[Saved entries]
↓↓↓

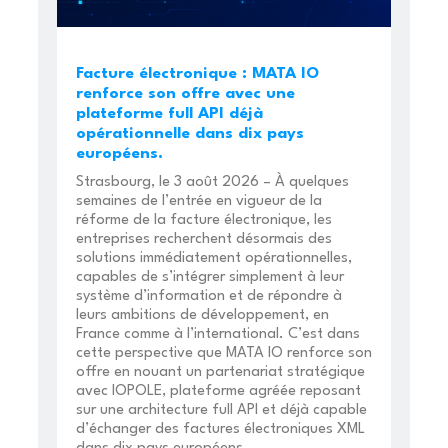
Facture électronique : MATA IO
renforce son offre avec une
plateforme full API déjà
opérationnelle dans dix pays
européens.
Strasbourg, le 3 août 2026 – À quelques
semaines de l’entrée en vigueur de la
réforme de la facture électronique, les
entreprises recherchent désormais des
solutions immédiatement opérationnelles,
capables de s’intégrer simplement à leur
système d’information et de répondre à
leurs ambitions de développement, en
France comme à l’international. C’est dans
cette perspective que MATA IO renforce son
offre en nouant un partenariat stratégique
avec IOPOLE, plateforme agréée reposant
sur une architecture full API et déjà capable
d’échanger des factures électroniques XML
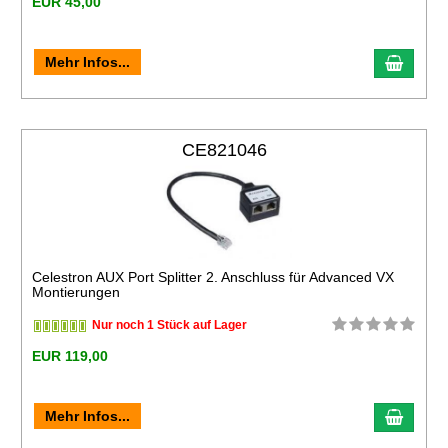
EUR 45,00
Mehr Infos...
CE821046
Celestron AUX Port Splitter 2. Anschluss für Advanced VX
Montierungen
Nur noch 1 Stück auf Lager
EUR 119,00
Mehr Infos...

↑↑↑

Each record above should be retyped exactly, with no pictures carried over.

Facture électronique : MATA IO
renforce son offre avec une
plateforme full API déjà
opérationnelle dans dix pays
européens.
Strasbourg, le 3 août 2026 – À quelques
semaines de l’entrée en vigueur de la
réforme de la facture électronique, les
entreprises recherchent désormais des
solutions immédiatement opérationnelles,
capables de s’intégrer simplement à leur
système d’information et de répondre à
leurs ambitions de développement, en
France comme à l’international. C’est dans
cette perspective que MATA IO renforce son
offre en nouant un partenariat stratégique
avec IOPOLE, plateforme agréée reposant
sur une architecture full API et déjà capable
d’échanger des factures électroniques XML
EUR 45,00
Mehr Infos...
CE821046
Celestron AUX Port Splitter 2. Anschluss für Advanced VX
Montierungen
Nur noch 1 Stück auf Lager
EUR 119,00
Mehr Infos...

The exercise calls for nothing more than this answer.